Ghosts of the Soviet past revived Aug. 7, 2008 when Russian President Vladimir Putin invaded Russian enclaves in Georgia’s South Ossetia and Abkhazia without any response from NATO or former President George W. Bush. Georgia’s U.S.-friendly president Mikheil Saaskashvili begged NATO and Bush for help but received no response. While Georgia was not a NATO member, the U.S. was not interested in confronting Putin on the battlefield in the south Black Sea region. Ceding Russian parts of Georgia in 2008 invited Putin to seize Crimea March 1, 2014, putting U.S. and NATO back into a Cold War mindset. Since taking Crimea, U.S.-Russian relations deteriorated to the lowest levels since the 1962 Cuban Missile Crisis. NATO Secretary General Jens Stoltenberg warned U.S. officials about changing the unconditional U.S. commitment to backing NATO.

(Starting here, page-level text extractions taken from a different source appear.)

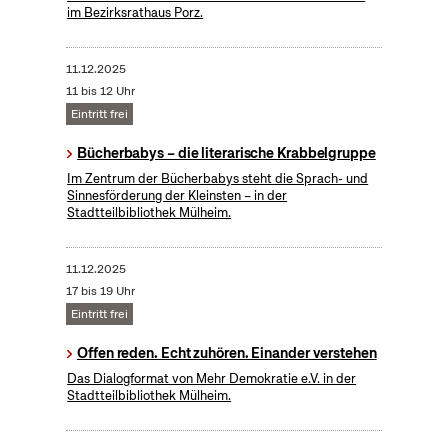
im Bezirksrathaus Porz.
11.12.2025
11 bis 12 Uhr
Eintritt frei
Bücherbabys – die literarische Krabbelgruppe
Im Zentrum der Bücherbabys steht die Sprach- und
Sinnesförderung der Kleinsten – in der
Stadtteilbibliothek Mülheim.
11.12.2025
17 bis 19 Uhr
Eintritt frei
Offen reden. Echt zuhören. Einander verstehen
Das Dialogformat von Mehr Demokratie e.V. in der
Stadtteilbibliothek Mülheim.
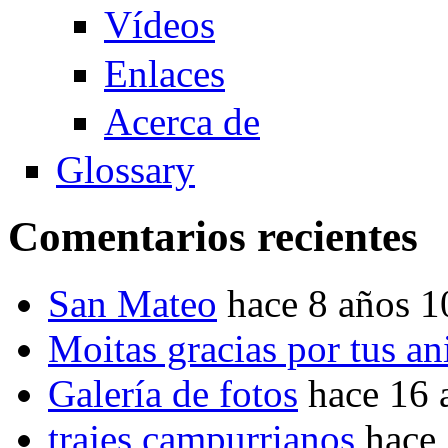
Vídeos
Enlaces
Acerca de
Glossary
Comentarios recientes
San Mateo
hace 8 años 
Moitas gracias por tus a
Galería de fotos
hace 16 
trajes campurrianos
hace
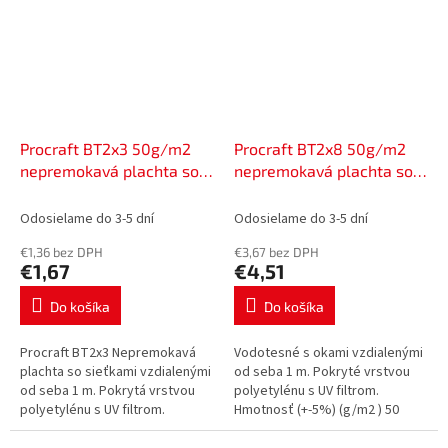
Procraft BT2x3 50g/m2
Procraft BT2x8 50g/m2
nepremokavá plachta so
nepremokavá plachta so
sieťovinou 2x3 m modrá |
sieťovinou 2x8 m modrá |
BT2x3
BT2x8
Odosielame do 3-5 dní
Odosielame do 3-5 dní
€1,36 bez DPH
€3,67 bez DPH
€1,67
€4,51
Do košíka
Do košíka
Procraft BT2x3 Nepremokavá
Vodotesné s okami vzdialenými
plachta so sieťkami vzdialenými
od seba 1 m. Pokryté vrstvou
od seba 1 m. Pokrytá vrstvou
polyetylénu s UV filtrom.
polyetylénu s UV filtrom.
Hmotnosť (+-5%) (g/m2 ) 50
Hmotnosť (+-5%) (g/m2 ) 50
Farba: modrá Rozmery (m) 2x8
Farba: modrá Rozmery (m) 2x3...
Hmotnosť (kg) 0,77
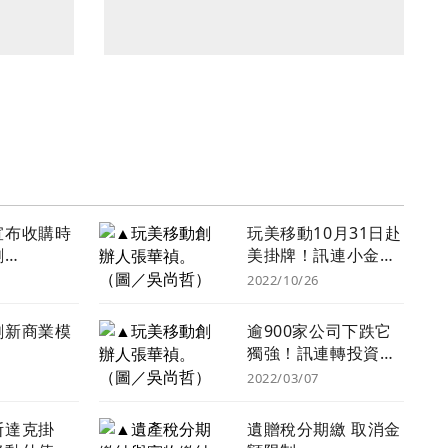
宣布收購時
玩美移動10月31日赴
創
美掛牌！訊連小金雞
y 擴展AI、
厲害在哪？美女創業
2022/10/26
用服務
家3大致勝心法曝光
創新商業模
逾900家公司下跌它
獨強！訊連轉投資玩
美移動從認賠到大賺
2022/03/07
股價連拉2根漲停
斯達克掛
遺贈稅分期繳 取消金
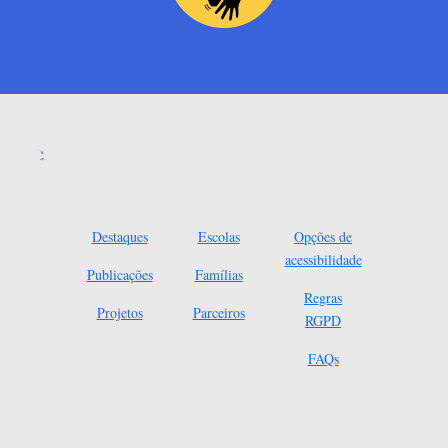
Destaques
Escolas
Opções de
acessibilidade
Publicações
Famílias
Regras
Projetos
Parceiros
RGPD
FAQs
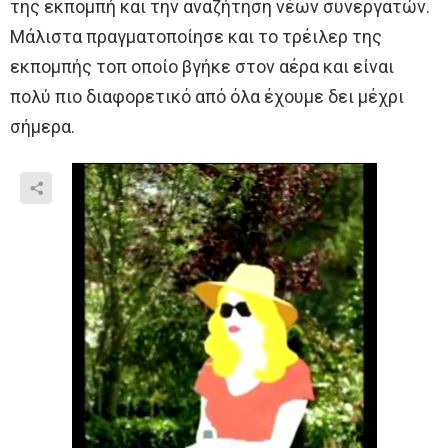
της εκπομπή και την αναζήτηση νέων συνεργατών.
Μάλιστα πραγματοποίησε και το τρέιλερ της
εκπομπής τοπ οποίο βγήκε στον αέρα και είναι
πολύ πιο διαφορετικό από όλα έχουμε δει μέχρι
σήμερα.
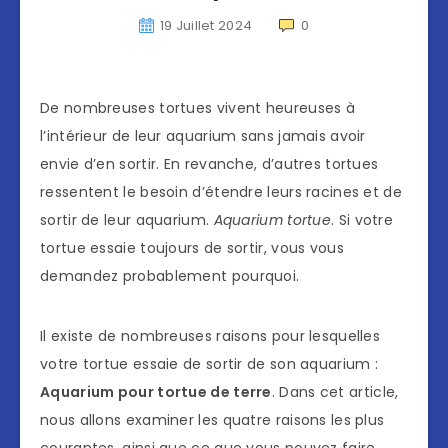
19 Juillet 2024
0
De nombreuses tortues vivent heureuses à
l’intérieur de leur aquarium sans jamais avoir
envie d’en sortir. En revanche, d’autres tortues
ressentent le besoin d’étendre leurs racines et de
sortir de leur aquarium.
Aquarium tortue
. Si votre
tortue essaie toujours de sortir, vous vous
demandez probablement pourquoi.
Il existe de nombreuses raisons pour lesquelles
votre tortue essaie de sortir de son aquarium :
Aquarium pour tortue de terre
. Dans cet article,
nous allons examiner les quatre raisons les plus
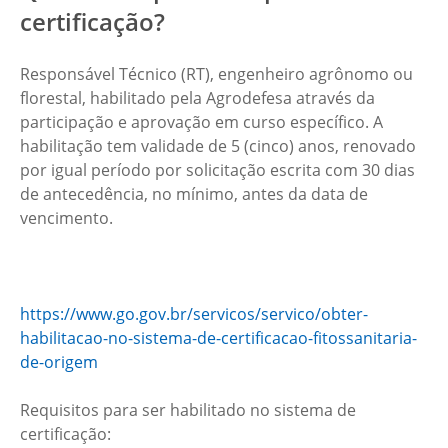
certificação?
Responsável Técnico (RT), engenheiro agrônomo ou
florestal, habilitado pela Agrodefesa através da
participação e aprovação em curso específico. A
habilitação tem validade de 5 (cinco) anos, renovado
por igual período por solicitação escrita com 30 dias
de antecedência, no mínimo, antes da data de
vencimento.
https://www.go.gov.br/servicos/servico/obter-
habilitacao-no-sistema-de-certificacao-fitossanitaria-
de-origem
Requisitos para ser habilitado no sistema de
certificação:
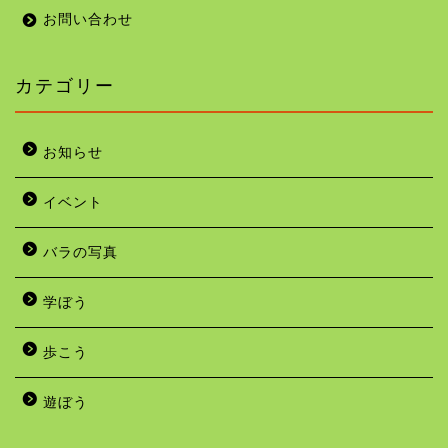
お問い合わせ
カテゴリー
お知らせ
イベント
バラの写真
学ぼう
歩こう
遊ぼう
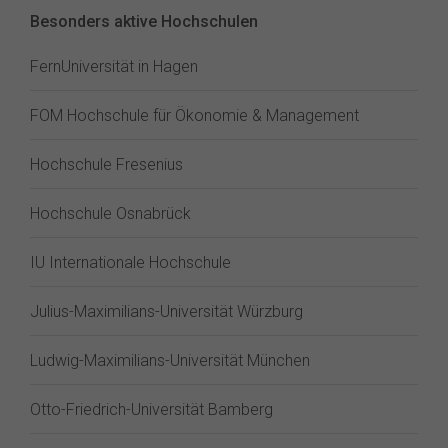
Besonders aktive Hochschulen
FernUniversität in Hagen
FOM Hochschule für Ökonomie & Management
Hochschule Fresenius
Hochschule Osnabrück
IU Internationale Hochschule
Julius-Maximilians-Universität Würzburg
Ludwig-Maximilians-Universität München
Otto-Friedrich-Universität Bamberg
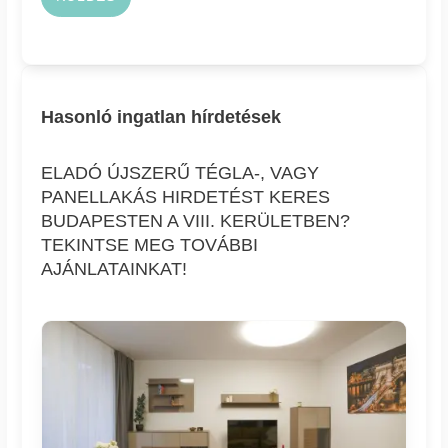
Hasonló ingatlan hírdetések
ELADÓ ÚJSZERŰ TÉGLA-, VAGY
PANELLAKÁS HIRDETÉST KERES
BUDAPESTEN A VIII. KERÜLETBEN?
TEKINTSE MEG TOVÁBBI
AJÁNLATAINKAT!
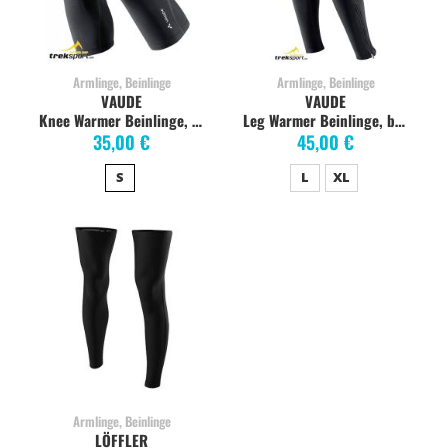
Armlinge, Beinlinge
Armlinge, Beinlinge
VAUDE
VAUDE
Knee Warmer Beinlinge, black
Leg Warmer Beinlinge, black
35,00 €
45,00 €
S
L
XL
Armlinge, Beinlinge
LÖFFLER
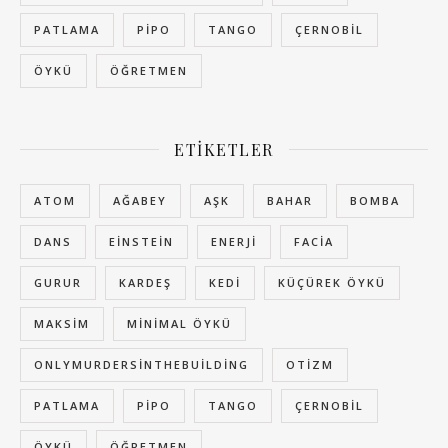
PATLAMA
PIPO
TANGO
ÇERNOBIL
ÖYKÜ
ÖĞRETMEN
ETIKETLER
ATOM
AĞABEY
AŞK
BAHAR
BOMBA
DANS
EINSTEIN
ENERJI
FACIA
GURUR
KARDEŞ
KEDI
KÜÇÜREK ÖYKÜ
MAKSIM
MINIMAL ÖYKÜ
ONLYMURDERSINTHEBUILDING
OTIZM
PATLAMA
PIPO
TANGO
ÇERNOBIL
ÖYKÜ
ÖĞRETMEN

Clinton senior policy advisor Jake Sullivan jumped all over Trump’s suggestion that NATO countries need to pony up their appropriate share of NATO costs. “The president is supposed to be the leader of the free world. Donald Trump apparently doesn’t believe in the free world,” said Sullivan, highlighting the Obama-Clinton administration’s use of Cold War rhetoric. Talking about the free world, Sullivan knows the Soviet Union ended Dec. 26, 1991, replaced by the Russian Federation. Obama’s Cold War atmosphere reversed 50 years of détente under 10 U.S. presidents, starting with Dwight D. Eisenhower. Neither South Ossetia and Abkhazia nor Crimea have any national security significance to the U.S. or NATO. Sullivan talks as if the U.S. still competes with the Soviet Union for worldwide domination, something vigorously denied by Putin

Many U.S. politicians on both sides of the aisle still continue to prosecute the Cold War. “The Republican nominee for president is essentially telling the Russians and other bad actors that the United States is not full committed to supporting the NATO alliance,” said Sen. Lindsey Graham (R-S.C.), a former Trump rival in 2016. Graham’s statement about Russia offers nothing constructive, only more barbs about deteriorated U.S.-Russian relations. Graham, who prides himself as a foreign policy expert, mirrors Obama’s failed policy in Syria. Graham, like Obama, calls for regime change in Damascus, backing the same position as the Islamic State of Iraq and Syria [ISIS] and al-Qaeda’s al-Nusra Front, trying to topple Syrian President Bashar al-Assad. Putin spokesman Dmitri Peskov bristled at Trump’s remarks about Russia potentially invading more ex-Soviet states.

Peskov objects to the insinuation that Russia would do in the Baltics, Poland or other former Soviet states what it did in South Ossetia, Abkhazia or Crimea. Russian officials deny completely that Russia is a threat to anyone’s sovereignty and territorial integrity. Trump generates controversy when he says he wants better relations with Russia, something done by 10 presidents before Obama. Trump’s only beef with NATO is that participating members don’t pay their dues. He’s never said he wants to end the NATO alliance or even change it’s structure. “This is good for European security and good for U.S. security. We defend one another. We have seen this in Afghanistan, where tens of thousands of European, Canadian and partner nation troops stood shoulder-to-shoulder with U.S. soldiers,” referring to Oct. 7, 2001 Operation Enduring in the dark days after Sept. 11.

Using NATO as a political football, neither the Clinton campaign nor anti-Trump Republicans want the facts to come out. Covering about one quarter of NATO budget, the U.S. contributes about $800 million out of a $3.2 billion budget. At 16.6% Germany pays the largest portion of the budget next to the U.S., with France at 12.4% and the U.K at 12%. When you consider the U.S. doesn’t need NATO to defend its national security, contributing 25% of NATO budget is more than generous. If Trump points to NATO members in arrears on their annual dues, it’s not an attack on the alliance. Trump wants NATO to evolve into a post-Cold War institution. For that to happen, it’s necessary to improve U.S.-Russian relations, especially when it comes to the Middle East. Battling Russia in Syria makes zero sense. Both Democrats and Republicans need to commit to improving U.S.-Russian relations.